The spectrum of Mu Centauri is considered to be a standard for a B2 Be star with the stellar classification of B2V:e. The 'e' suffix is used to mark the presence of emission lines, caused by a circumstellar disk of hot gas that was formed from material ejected from the star. Mu Centauri is a pulsating variable star that has multiple non-radial cycles with a primary period of 0.503 days. Three other pulsation cycles have a similar period, while two have a shorter interval of about 0.28 days. It undergoes outburst events that result in the transfer of additional material to the surrounding disk. During these outbursts, the star can experience transient periodicities. Mu Centauri is classified as a Gamma Cassiopeiae type variable star and its brightness varies from magnitude +2.92 to +3.49.

This star is spinning rapidly, with a projected rotational velocity of 194 km s^{−1} and is completing a full rotation in about 11.615 hours. The equatorial azimuthal velocity is around 85% of the critical velocity where the star would start to break up, resulting a pronounced equatorial bulge that is about 26% wider than the radius at the poles. Because of the oblate spheroidal shape of this star, the polar region is at a higher temperature than the equator—23,000 K versus 17,600 K respectively. Likewise, the gravitational force at the poles is greater than along the equator. The axis of rotation of the star is tilted by an angle of about (19 ± 3)° to the line of sight from the Earth.
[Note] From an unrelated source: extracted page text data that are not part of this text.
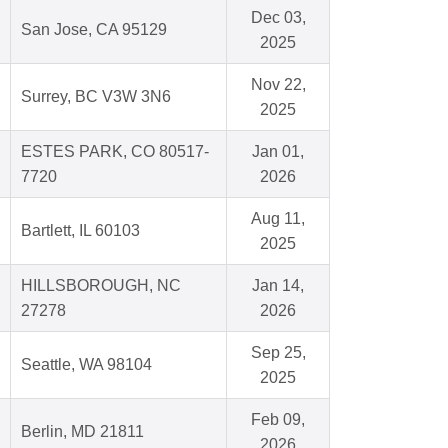
Dec 03,
San Jose, CA 95129
2025
Nov 22,
Surrey, BC V3W 3N6
2025
ESTES PARK, CO 80517-
Jan 01,
7720
2026
Aug 11,
Bartlett, IL 60103
2025
HILLSBOROUGH, NC
Jan 14,
27278
2026
Sep 25,
Seattle, WA 98104
2025
Feb 09,
Berlin, MD 21811
2026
At an estimated age of nearly 20 million years, this star is around 55–65% of the way through its evolutionary period on the main sequence of core hydrogen burning stars. It has around nine times the mass of the Sun and four times the Sun's radius, but emits over 2,000 times as much energy as the Sun. The outer atmosphere has a mean effective temperature of 22,410 K, giving the star a blue-white hue.

This star is a proper motion member of the Upper Centaurus–Lupus sub-group in the
Scorpius–Centaurus OB association,
the nearest such co-moving association of massive stars to the Sun.